Read The Hollywood Economist Online
Authors: Edward Jay Epstein
Tags: #Business & Economics, #Industries, #Media & Communications
This report reflects the financial status of the 1997 movie
Midnight in the Garden of Good and Evil
eighty-seven months after its release, a span long enough to reflect TV licensing and other back-end revenue. Based on the hugely successful novel by John Berendt, it was directed by Oscar winning director Clint Eastwood, and starred Jude Law, Kevin Spacey, and John Cusack.
“Defined Gross” is a term of art in Hollywood accounting used to avoid any confusion or litigation over what is meant by “Gross.” In the case of everything but video, it is the total revenues that are received from all sources. In the case of video (which includes both VHS and DVD), it is a royalty, which, in this case, is 20 percent of wholesale sales.
“Fee” refers to the fee taken by the distributors, Warner Bros. Pictures and Warner Home Video,
both of which are wholly-owned subsidiaries of Time Warner, which financed the movie.
The advertising and publicity expense of $33.8 million and the print cost of $3.4 million include foreign as well as domestic costs.
“Residual Payments” include the fixed amount deducted from television licensing for pension plans. This applies to every film made with union labor (which is virtually every studio-made movie in the world).
“The Defined Proceeds,” in this case a deficit, is $85.5 million. This includes interest of $22.7 million, which is a notional charge (though studios do pay interest on their lines of credit).
“Negative cost” refers to investment in the film itself. It includes above-the-line expenses, such as the money paid for the book, script, producer, director, and principal actors, and the below-the-line costs, which include daily shooting, editing, and post-production.
“Total Domestic Theatrical,” which includes Canada, is $10.3 million. Since the theater box
office is $25.5 million, the studio gets only about 40 percent of the box office.

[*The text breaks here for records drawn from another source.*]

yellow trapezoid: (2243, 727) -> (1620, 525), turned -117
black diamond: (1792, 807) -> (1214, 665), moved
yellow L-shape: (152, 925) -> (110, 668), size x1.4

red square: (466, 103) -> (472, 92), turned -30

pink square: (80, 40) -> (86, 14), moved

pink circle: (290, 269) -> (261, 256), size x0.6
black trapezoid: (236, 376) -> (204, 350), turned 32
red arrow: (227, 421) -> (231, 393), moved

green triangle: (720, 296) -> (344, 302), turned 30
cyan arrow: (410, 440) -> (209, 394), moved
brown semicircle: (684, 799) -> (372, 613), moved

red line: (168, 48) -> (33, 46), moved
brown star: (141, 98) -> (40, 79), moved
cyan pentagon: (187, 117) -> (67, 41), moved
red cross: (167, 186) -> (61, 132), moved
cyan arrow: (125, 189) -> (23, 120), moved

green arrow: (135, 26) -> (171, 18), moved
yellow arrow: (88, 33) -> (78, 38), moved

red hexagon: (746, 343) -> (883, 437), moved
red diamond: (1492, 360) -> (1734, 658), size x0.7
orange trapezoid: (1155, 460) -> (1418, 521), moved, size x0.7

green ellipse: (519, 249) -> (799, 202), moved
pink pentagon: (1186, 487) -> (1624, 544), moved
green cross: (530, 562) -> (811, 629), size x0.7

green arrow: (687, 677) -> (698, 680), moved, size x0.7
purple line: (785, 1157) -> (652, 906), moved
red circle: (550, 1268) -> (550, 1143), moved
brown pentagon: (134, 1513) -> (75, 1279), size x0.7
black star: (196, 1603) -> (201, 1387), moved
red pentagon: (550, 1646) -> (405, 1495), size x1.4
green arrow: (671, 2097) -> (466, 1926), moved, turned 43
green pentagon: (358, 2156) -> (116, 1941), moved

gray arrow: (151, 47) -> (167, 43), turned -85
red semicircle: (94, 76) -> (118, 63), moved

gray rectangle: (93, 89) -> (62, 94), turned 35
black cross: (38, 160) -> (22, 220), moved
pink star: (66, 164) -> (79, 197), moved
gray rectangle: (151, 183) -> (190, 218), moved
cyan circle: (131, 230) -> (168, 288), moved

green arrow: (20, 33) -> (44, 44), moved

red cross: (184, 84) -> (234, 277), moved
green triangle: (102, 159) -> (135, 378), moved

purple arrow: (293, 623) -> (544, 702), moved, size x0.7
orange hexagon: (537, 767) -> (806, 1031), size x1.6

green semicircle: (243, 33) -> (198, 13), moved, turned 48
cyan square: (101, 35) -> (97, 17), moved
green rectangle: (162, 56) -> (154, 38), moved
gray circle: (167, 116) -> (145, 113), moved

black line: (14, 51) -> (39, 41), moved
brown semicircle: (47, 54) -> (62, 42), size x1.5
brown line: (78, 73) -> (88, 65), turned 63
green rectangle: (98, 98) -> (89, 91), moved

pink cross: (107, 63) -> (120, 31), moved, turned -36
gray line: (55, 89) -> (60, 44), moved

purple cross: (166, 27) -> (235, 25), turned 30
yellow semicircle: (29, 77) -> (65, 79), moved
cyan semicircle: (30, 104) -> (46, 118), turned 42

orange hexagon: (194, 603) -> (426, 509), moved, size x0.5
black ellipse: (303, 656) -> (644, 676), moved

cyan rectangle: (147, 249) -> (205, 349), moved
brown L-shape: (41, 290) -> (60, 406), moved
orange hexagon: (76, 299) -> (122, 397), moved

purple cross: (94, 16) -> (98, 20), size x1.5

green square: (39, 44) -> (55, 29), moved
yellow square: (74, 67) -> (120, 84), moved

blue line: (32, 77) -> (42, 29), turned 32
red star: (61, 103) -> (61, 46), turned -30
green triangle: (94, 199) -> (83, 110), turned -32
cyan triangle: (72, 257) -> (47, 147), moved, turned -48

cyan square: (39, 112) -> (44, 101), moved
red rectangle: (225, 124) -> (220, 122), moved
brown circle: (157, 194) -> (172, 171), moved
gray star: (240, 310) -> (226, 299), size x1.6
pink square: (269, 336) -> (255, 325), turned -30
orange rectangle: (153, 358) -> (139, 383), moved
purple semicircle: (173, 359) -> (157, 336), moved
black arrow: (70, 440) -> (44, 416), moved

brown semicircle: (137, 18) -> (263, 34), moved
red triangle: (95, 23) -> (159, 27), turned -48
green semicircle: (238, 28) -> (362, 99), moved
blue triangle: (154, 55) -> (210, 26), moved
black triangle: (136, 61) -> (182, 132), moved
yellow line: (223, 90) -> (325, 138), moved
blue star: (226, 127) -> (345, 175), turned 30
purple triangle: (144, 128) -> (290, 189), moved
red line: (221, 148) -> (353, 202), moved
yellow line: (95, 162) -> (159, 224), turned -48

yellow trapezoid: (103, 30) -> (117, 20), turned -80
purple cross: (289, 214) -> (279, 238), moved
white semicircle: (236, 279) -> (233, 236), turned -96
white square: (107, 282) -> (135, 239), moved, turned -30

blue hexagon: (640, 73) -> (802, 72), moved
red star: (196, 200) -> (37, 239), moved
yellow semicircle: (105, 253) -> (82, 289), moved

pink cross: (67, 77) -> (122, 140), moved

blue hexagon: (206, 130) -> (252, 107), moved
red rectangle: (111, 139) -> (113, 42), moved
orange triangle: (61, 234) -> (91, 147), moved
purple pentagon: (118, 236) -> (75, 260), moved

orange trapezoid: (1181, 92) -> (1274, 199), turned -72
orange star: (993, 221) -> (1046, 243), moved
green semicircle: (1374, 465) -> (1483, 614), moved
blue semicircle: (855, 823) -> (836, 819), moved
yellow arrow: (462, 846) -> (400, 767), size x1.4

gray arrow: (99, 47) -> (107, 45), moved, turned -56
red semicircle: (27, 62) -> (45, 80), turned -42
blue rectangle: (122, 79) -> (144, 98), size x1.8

This is probably due to the release deal in which theaters reduced the distributor’s share after the first two weeks as the price of extending its run. It is also interesting to note that the off-the-top expenses of $32.7 million are more than three times more than the studio’s share of the domestic box office (even though it ranked fourth the week it opened).
In addition, a $3 million distribution fee was deducted. Warner Bros. could charge a 30 percent fee because it financed the film.
The film also lost money on its foreign theatrical distribution, with the expenses of $6 million almost twice the gross. In addition, there is a distribution fee of $1.23 million.
The richest profit is the nearly $10 million from US pay-TV. This is a result of an output deal that Warner Bros has with HBO, another Time Warner subsidiary. Note that unlike theatrical release, there are only $308,000 in expenses.
Foreign pay-TV of $9.6 million is also the result of Warner Bros. output deals.
The domestic video gross of $4.7 million is the 20 percent royalty received from wholesale sales of $23.5 million by Warner Home Video. Warner Home Video retains the balance of $18.8 million to pay the costs of manufacturing and selling the videos, which is probably less than $3 million.
The film’s total revenues of $52 million were approximately five times the domestic box office. If the domestic and foreign video had been fully accounted for rather than on a royalty basis, the total revenues would have been over $70 million, or seven times the domestic box office.